***** Records for the task *****

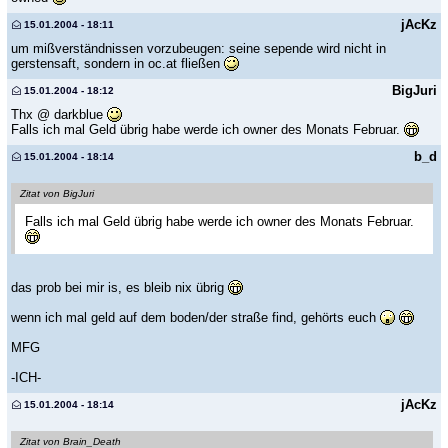
jAcKz
15.01.2004 - 18:11
um mißverständnissen vorzubeugen: seine sepende wird nicht in
gerstensaft, sondern in oc.at fließen
BigJuri
15.01.2004 - 18:12
Thx @ darkblue
Falls ich mal Geld übrig habe werde ich owner des Monats Februar.
b_d
15.01.2004 - 18:14
Zitat von BigJuri
Falls ich mal Geld übrig habe werde ich owner des Monats Februar.
das prob bei mir is, es bleib nix übrig
wenn ich mal geld auf dem boden/der straße find, gehörts euch
MFG
-ICH-
jAcKz
15.01.2004 - 18:14
Zitat von Brain_Death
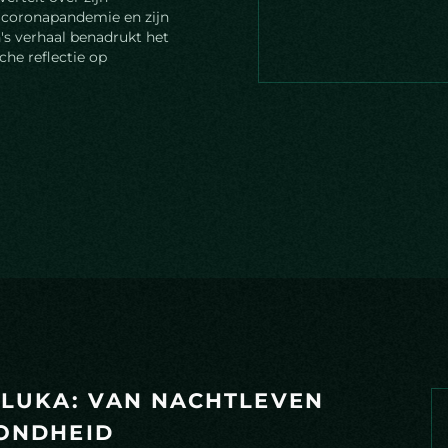
e coronapandemie en zijn
's verhaal benadrukt het
che reflectie op
L
U
K
A
:
V
A
N
N
A
C
H
T
L
E
V
E
N
O
N
D
H
E
I
D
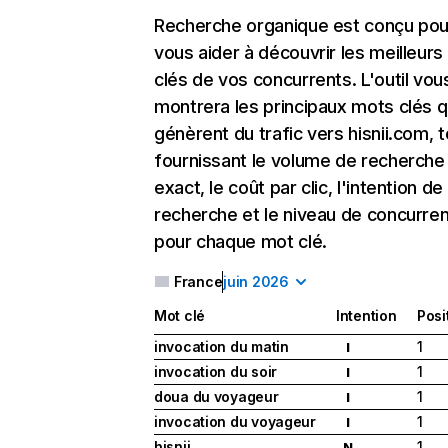
Recherche organique
est conçu pou
vous aider à découvrir les meilleur
clés de vos concurrents. L'outil vou
montrera les principaux mots clés q
génèrent du trafic vers hisnii.com, 
fournissant le volume de recherche
exact, le coût par clic, l'intention de
recherche et le niveau de concurre
pour chaque mot clé.
France
juin 2026
Mot clé
Intention
Posi
invocation du matin
1
I
invocation du soir
1
I
doua du voyageur
1
I
invocation du voyageur
1
I
hisnii
1
N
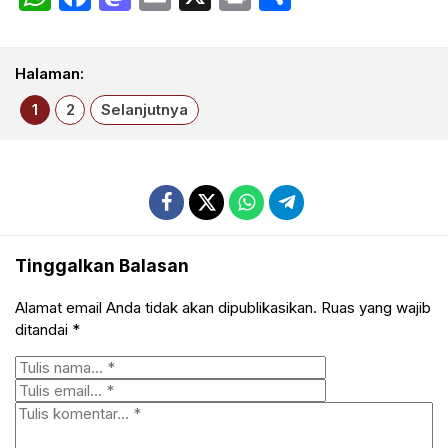
Halaman:
1
2
Selanjutnya
Tinggalkan Balasan
Alamat email Anda tidak akan dipublikasikan.
Ruas yang wajib
ditandai
*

*****

Task description |
Please transcribe, word for word, every line from the first line of the records above through the line containing "génèrent du trafic", and leave out any pictures.

Task output |
jAcKz
15.01.2004 - 18:11
um mißverständnissen vorzubeugen: seine sepende wird nicht in
gerstensaft, sondern in oc.at fließen
BigJuri
15.01.2004 - 18:12
Thx @ darkblue
Falls ich mal Geld übrig habe werde ich owner des Monats Februar.
b_d
15.01.2004 - 18:14
Zitat von BigJuri
Falls ich mal Geld übrig habe werde ich owner des Monats Februar.
das prob bei mir is, es bleib nix übrig
wenn ich mal geld auf dem boden/der straße find, gehörts euch
MFG
-ICH-
jAcKz
15.01.2004 - 18:14
Zitat von Brain_Death
e coronapandemie en zijn
's verhaal benadrukt het
che reflectie op
L
U
K
A
:
V
A
N
N
A
C
H
T
L
E
V
E
N
O
N
D
H
E
I
D
Recherche organique
est conçu pou
vous aider à découvrir les meilleur
clés de vos concurrents. L'outil vou
montrera les principaux mots clés q
génèrent du trafic vers hisnii.com, 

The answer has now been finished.